The molecular model for this compound is shown in Figure 11.

Additive 2

A copolymer of ethyl one and 17% by weight vinyl acetate had a molecular weight of 1500 and a side chain branching of 8 methyl groups per 100 methylene groups measured at 500 MHz NMR.

Additive 3

A styrene-dialkyl maleate copolymer prepared by esterification of a 20 styrene-maleic anhydride copolymer (1: 1 molar ratio) with 2 mol of a mixture of C12H25OH and C14 ^ 2901 ^ (1: 1 ratio 1). mole of anhydride group (a small excess, 5% alcohol was used) using p-toluenesulfonic acid as catalyst (1/10 mole) in xylene solvent, giving a molecular weight (average number) of 50,000 and a content of 3% (w / w) unreacted alcohol.

Additive 4

These all cool the ammonium salts of 2-N, N-dialkylamidobenzoate, prepared by mixing 1 mole of phthalic anhydride with 2 moles of dihydrogenated tallow at 60 ° C.

The results were as follows:

Example 1 Fuel Properties

Cloudy point -14 ° C

5 Growth appearance temperature -18.6 ° C

Initial boiling point 178 ° C

20% 230 ° C

90% 318 ° C

Final boiling point 355 ° C

Wax contents at -25 ° C 1.1 wt% 250 ppm of each of the additives 1, 2 and 3 were added to the fuel and the test temperature was -25 ° C. The wax crystals were found to be 1200 nm in length and over 90% by weight of the wax passed through the Cummins FF105 filter.

During the test, the passage of wax was further detected by observing the pressure drop across the filter, which increased only by 2.2 kPa.

Example 2

Example 1 was repeated and the wax crystal size was found to be 1300 nm and the maximum final pressure drop across the filter was 3.4 kPa.

Example 3

Fuel characteristics.

Cloudy point 0 ° C

Growth appearance temperature -2.5 ° C

Initial boiling point 182 ° C

20% 220 ° C

90% 354 ° C

Final boiling point 385 ° C

Wax contents at the test temperature 1.6 wt% 250 ppm of each of the additives 1, 2 and 3 were used and the wax crystal size was found to be 1500 nm, and approx. 75% by weight of the wax had passed through the Bosch 145434106 filter at the test temperature of -8.5 ° C. The maximum pressure drop across the filter was 6.5 kPa.

Example 4 Example 3 was repeated and found to give a wax crystal size of 2000 nm and approx. 50% by weight of the wax passed through the filter, giving a maximum pressure drop of 35.3 kPa.

Example 5 The fuel used in Example 3 was treated with 400 ppm

Additive 1 and 100 ppm of a mixture of Additive 2 and tested as in Example 3 at -8 ° C, at which temperature the wax content was 1.4% by weight.
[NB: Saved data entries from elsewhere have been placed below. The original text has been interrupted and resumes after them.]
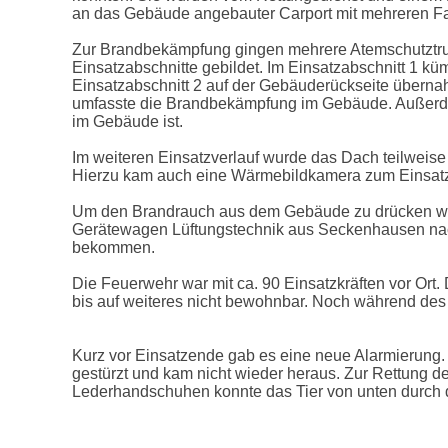
an das Gebäude angebauter Carport mit mehreren Fa
Zur Brandbekämpfung gingen mehrere Atemschutztrup
Einsatzabschnitte gebildet. Im Einsatzabschnitt 1 
Einsatzabschnitt 2 auf der Gebäuderückseite überna
umfasste die Brandbekämpfung im Gebäude. Außerde
im Gebäude ist.
Im weiteren Einsatzverlauf wurde das Dach teilweis
Hierzu kam auch eine Wärmebildkamera zum Einsat
Um den Brandrauch aus dem Gebäude zu drücken wurd
Gerätewagen Lüftungstechnik aus Seckenhausen nacha
bekommen.
Die Feuerwehr war mit ca. 90 Einsatzkräften vor Ort
bis auf weiteres nicht bewohnbar. Noch während des
Kurz vor Einsatzende gab es eine neue Alarmierung. 
gestürzt und kam nicht wieder heraus. Zur Rettung d
Lederhandschuhen konnte das Tier von unten durch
The wax crystal size was found to be 2500 nm and 50% by weight of the wax passed through the filter with a maximum final pressure drop of 67.1 kPa.

When this fuel was used in the test equipment, the pressure drop increased rather quickly and the test failed. We believe this is because, as shown in the photograph, the crystals are flat, and flat crystals that do not pass through the filter tend to cover the filter with a thin impervious layer. "Cube" (or "nodular") crystals, on the other hand, when they do not pass through the filters, accumulate in a relatively loose "cake" through which the fuel can still pass until the mass 25 becomes so large that the filter becomes filled up. , and the total thickness of the wax "cake" is so large that the pressure drop is again too great.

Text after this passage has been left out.